The Mega Millions drawing last night was the largest lottery jackpot in history at $656 million, considerably larger than the previous largest jackpot of $390 million. The massive jackpot was in part due to the record sales of tickets nobody won Tuesday night's jackpot of $363 million. The logic behind these tickets sales is simple enough: as the jackpot gets larger, the value of a winning ticket increases, potentially to the point where buying a ticket makes sense from a mathematical point of view.
However, this logic misses an important point: As more tickets are sold, the probability that the pot will have to be split between more than one winner dramatically increases. In general, this effect is more than offset by the increase in the value of the pot. With the incredible hype around yesterdays drawing, though, so many tickets were sold that the splitting effect actually outweighed the pot size effect. I ran the numbers, and the best drawing to play the lottery (in terms of expected value, aka EV, of buying a ticket) was actually last week, as the following table shows:
The first three columns are in millions. The bottom line number is given in the "Actual EV" column. This number is the amount that you should expect to get back - post taxes - for every dollar you spend if you take the lump sum option. (Nominal EV uses the headline pot size figure rather than the lump sum amount.) As the table shows, playing the lottery is always a bad idea. The "best" drawing to play would have been Tuesday night, and even then the expected loss would be thirty cents on the dollar. Friday night's drawing was the worst in more than two weeks and barely even had 2/3 the return of Tuesday's drawing. The explanation for this lies in the Average Pot Proportion value- with the huge number of tickets sold before that drawing, a winner on average would only keep about 18% of the pot. (As it turned out, there were three winners, so they each got to keep a third of it.)

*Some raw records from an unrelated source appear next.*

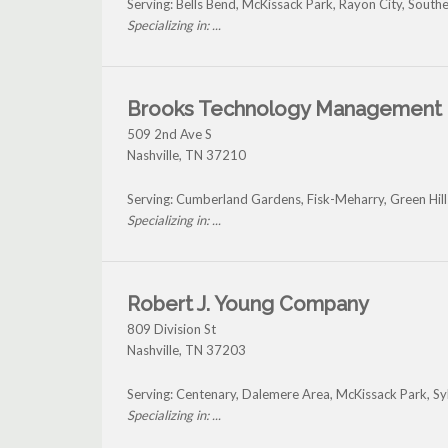
Serving: Bells Bend, McKissack Park, Rayon City, Sout
Specializing in: ...
Brooks Technology Management
509 2nd Ave S
Nashville
,
TN
37210
Serving: Cumberland Gardens, Fisk-Meharry, Green Hill
Specializing in: ...
Robert J. Young Company
809 Division St
Nashville
,
TN
37203
Serving: Centenary, Dalemere Area, McKissack Park, Sy
Specializing in: ...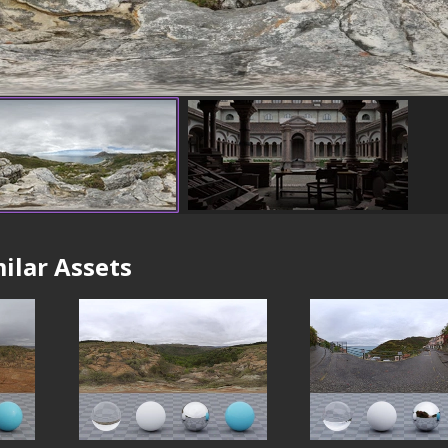
ilar Assets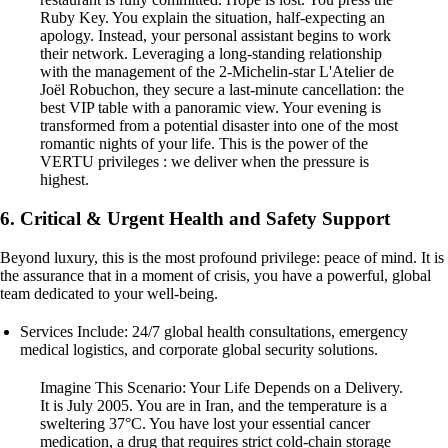
Ruby Key. You explain the situation, half-expecting an
apology. Instead, your personal assistant begins to work
their network. Leveraging a long-standing relationship
with the management of the 2-Michelin-star L'Atelier de
Joël Robuchon, they secure a last-minute cancellation: the
best VIP table with a panoramic view. Your evening is
transformed from a potential disaster into one of the most
romantic nights of your life. This is the power of the
VERTU privileges : we deliver when the pressure is
highest.
6. Critical & Urgent Health and Safety Support
Beyond luxury, this is the most profound privilege: peace of mind. It is
the assurance that in a moment of crisis, you have a powerful, global
team dedicated to your well-being.
Services Include: 24/7 global health consultations, emergency
medical logistics, and corporate global security solutions.
Imagine This Scenario: Your Life Depends on a Delivery.
It is July 2005. You are in Iran, and the temperature is a
sweltering 37°C. You have lost your essential cancer
medication, a drug that requires strict cold-chain storage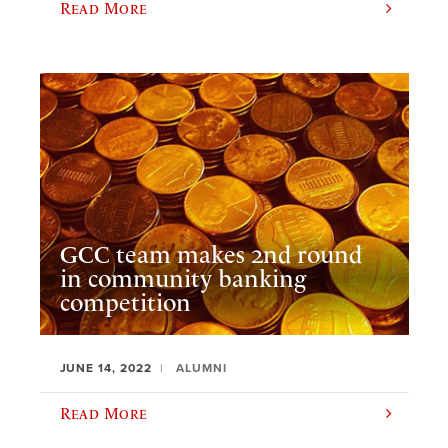
Read More
GCC team makes 2nd round
in community banking
competition
JUNE 14, 2022
ALUMNI
Read More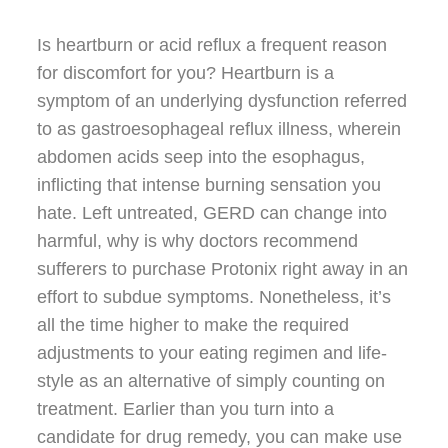
Is heartburn or acid reflux a frequent reason
for discomfort for you? Heartburn is a
symptom of an underlying dysfunction referred
to as gastroesophageal reflux illness, wherein
abdomen acids seep into the esophagus,
inflicting that intense burning sensation you
hate. Left untreated, GERD can change into
harmful, why is why doctors recommend
sufferers to purchase Protonix right away in an
effort to subdue symptoms. Nonetheless, it’s
all the time higher to make the required
adjustments to your eating regimen and life-
style as an alternative of simply counting on
treatment. Earlier than you turn into a
candidate for drug remedy, you can make use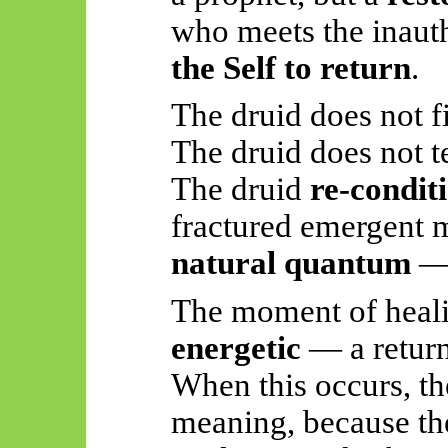
who meets the inau
the Self to return
.
The druid does not f
The druid does not t
The druid
re-conditi
fractured emergent
natural quantum
— 
The moment of healing
energetic
— a return 
When this occurs, t
meaning, because t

If you're interested, here's how I got the numbers. The pot sizes and lump amounts were pulled from Lottery Post's
news section. I calculated the tickets sold for each drawing by assuming that thirty cents of each ticket goes towards the jackpot, which is consistent with the numbers I've found. Getting the Nominal EV was a bit more difficult: I used the total number of tickets sold to calculate the likelihood of exactly n winners for n=0,1,2... and then calculated the expected share of the jackpot based on the annuity value. (There are two subtleties to this calculation: First, I assumed that everyone selects their numbers at random, which is close enough to being true. Second, an individual who buys a lottery ticket only cares about the total number of winners if he is one of them- ie, conditional on his ticket being a winner. This inflates the expected number of winners in the calculation.) I got the actual EV by considering several other factors: First, I used the lump sum value instead of the annuity value. Second, I included a federal tax of 30% and a state tax of 5% (which is typical.) Finally, I added .14 to the EV to account for non-jackpot prizes (which are independent of the pot size.)
The two obvious sources of error in the calculation are both utility related. First utility is very much non linear by the time you get to hundreds of millions of dollars. Second, people derive utility from imagining the possibility of winning. I suspect that many of the people who bought tickets last night derived 53 cents per ticket of utility from fantasizing about winning.